PGA Tour’s New TV Deal Indicates Value of Sports Rights Continues to Grow
Golf’s current deal runs through 2021, but the tour wanted to secure an agreement sooner than that in the rapidly evolving TV and streaming landscape. In another sign that the value of sports media rights is still growing rapidly, the PGA Tour is expected on Monday to announce a lucrative new media rights agreement through 2030. Golf tournaments will remain on CBS, NBC and the Golf Channel — where they have been shown since the mid-2000s — while ESPN will show ancillary content on ESPN+, its digital streaming service. While none of the parties would comment on the value of the agreement, four people familiar with the negotiations said the media companies would pay at least a 60 percent increase, even as golf’s biggest star and driver of ratings, Tiger Woods, nears the end of his career.

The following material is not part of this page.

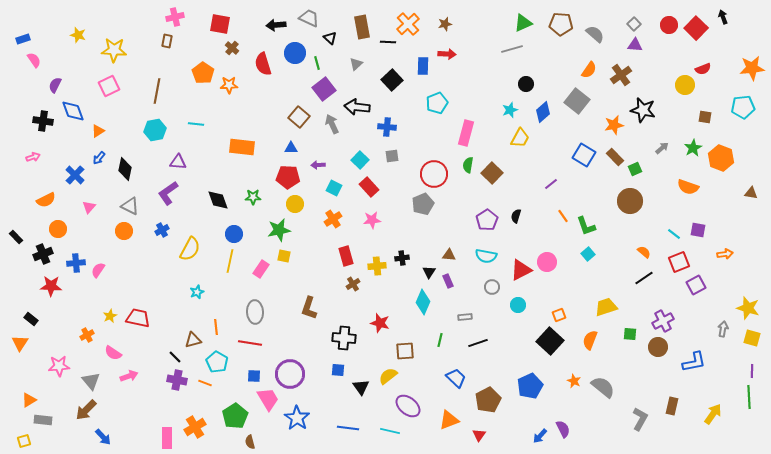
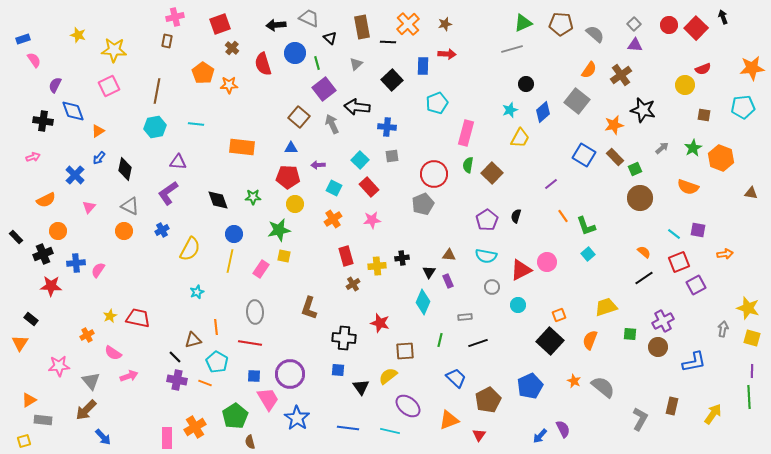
red square at (220, 24): rotated 30 degrees counterclockwise
brown square at (705, 117): moved 1 px left, 2 px up
cyan hexagon at (155, 130): moved 3 px up
brown circle at (630, 201): moved 10 px right, 3 px up
orange circle at (58, 229): moved 2 px down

The current agreement runs through 2021, and is estimated to pay the PGA Tour $400 million annually. With tens of billions of dollars of sports media rights agreements expiring over the next few years, the PGA Tour purposefully began negotiations more than two years before its contracts were set to expire. “We wanted to be out in front of everybody,” said Rick Anderson, the chief media officer of the PGA Tour. “Everyone who can go early in the sports marketplace is going to try to do that.
” While media executives continue to have a nearly insatiable appetite for live sports, television, cable, the internet and digital media are changing so fast that the PGA Tour did not want to take a chance on how things would look in 2022, Anderson said. “This marketplace, consumption habits and platforms, is changing so rapidly that you can’t really make any assumptions about pace of change,” he added. One of the bigger unknowns in sports broadcasting is CBS’s strategy, and its future. CBS recently merged with Viacom and replaced its chief executive.

Its stock has been tumbling since a poor earnings report two weeks ago, and the new ViacomCBS is much smaller than its competitors like NBCUniversal, which is owned by Comcast, and ESPN, which is owned by the Walt Disney Company. It has also lost one of its most profitable sports rights properties. In December, CBS said it pulled out of rights negotiations for the Southeastern Conference’s game of the week in football, which will go to Disney beginning in 2023.